|Duration||1h 46m||Rating (UK)||12A|
|Source of story||A book of the same name by Jojo Moyes|
|Starring||Sam Claflin, Emilia Clarke, Brandan Coyle, Jenna Coleman, Janet McTeer, Charles Dance, Joanna Lumley,|
Elevator Pitch: Louisa Clark, a slightly off the wall young woman, gets the job of being a sort of companion to a quadriplegic young man from a very rich family who is in the state because of being run down by a motor cycle. They gradually develop feelings for each other, but this makes him even more determined to end his life, since he does not want to saddle her with his continued impairment for which there will be no cure. She on the other hand makes very effort to demonstrate to him that life is worth living. How will it end?

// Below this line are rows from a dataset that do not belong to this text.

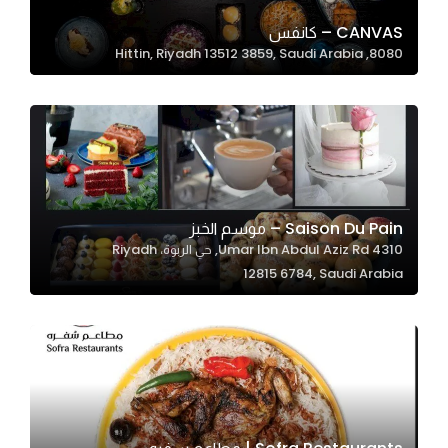
CANVAS – كانفس
8080, Hittin, Riyadh 13512 3859, Saudi Arabia
Statistics
In order for
us to
improve
the
website's
functionality
Saison Du Pain – موسم الخبز
and
4310 Umar Ibn Abdul Aziz Rd, حي الربوة، Riyadh
structure,
12815 6784, Saudi Arabia
based on
how the
website is
used.
Experience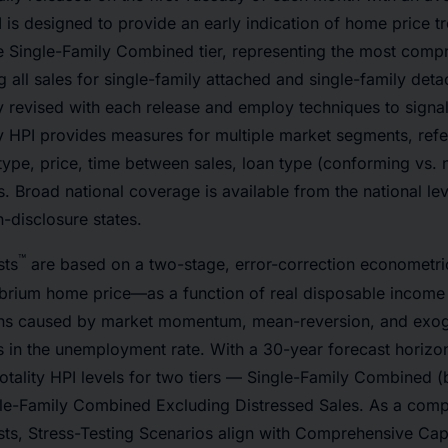
PI is designed to provide an early indication of home price 
e Single-Family Combined tier, representing the most compr
g all sales for single-family attached and single-family det
ly revised with each release and employ techniques to signal
y HPI provides measures for multiple market segments, refer
type, price, time between sales, loan type (conforming vs.
s. Broad national coverage is available from the national le
-disclosure states.
™
sts
are based on a two-stage, error-correction econometri
ibrium home price—as a function of real disposable income
ions caused by market momentum, mean-reversion, and ex
 in the unemployment rate. With a 30-year forecast horizon
otality HPI levels for two tiers — Single-Family Combined 
le-Family Combined Excluding Distressed Sales. As a comp
sts, Stress-Testing Scenarios align with Comprehensive Cap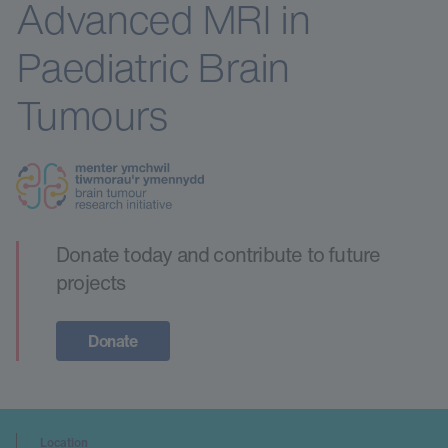
Advanced MRI in
Paediatric Brain
Tumours
Donate today and contribute to future
projects
Donate
Location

Content: No sex or nudity and just a bit of drinking. Lou is sacked from the café in which she has been working and gets the job being companion to Will, whose accident we see. The small Clark house is full of people, the enormous house inhabited by Will is almost empty. They, Lou and Will, then spend a lot of time in different places, including the castle owned by Will’s family. Will is sometimes ill and in bed. Lou is distressed. Then she develops a bucket list, which they fulfil, including a holiday in Mauritius which they get to by private jet.
A View: The film was subject mixed reviews from the critics and some criticism from the general public for the negative view of quadriplegics is promotes. Emilia Clarke is prompted to overdo her “kookiness”, but becomes a bit less manic towards the end. The book was very popular, and turned Jojo Moyes from an also ran into a best seller, and so the film made a fortune. It is probable that if you decide to watch this you know what you are getting. I had an idea but thought that they might have made a better job of it. I can’t honestly recommend it even for nothing. I watched it so you don’t have to.
Additional Info: The castle, supposedly somewhere in England, is actually Pembroke Castle in Wales, one of those capable of being resupplied by sea, and so able to withstand sieges by the pesky Welsh.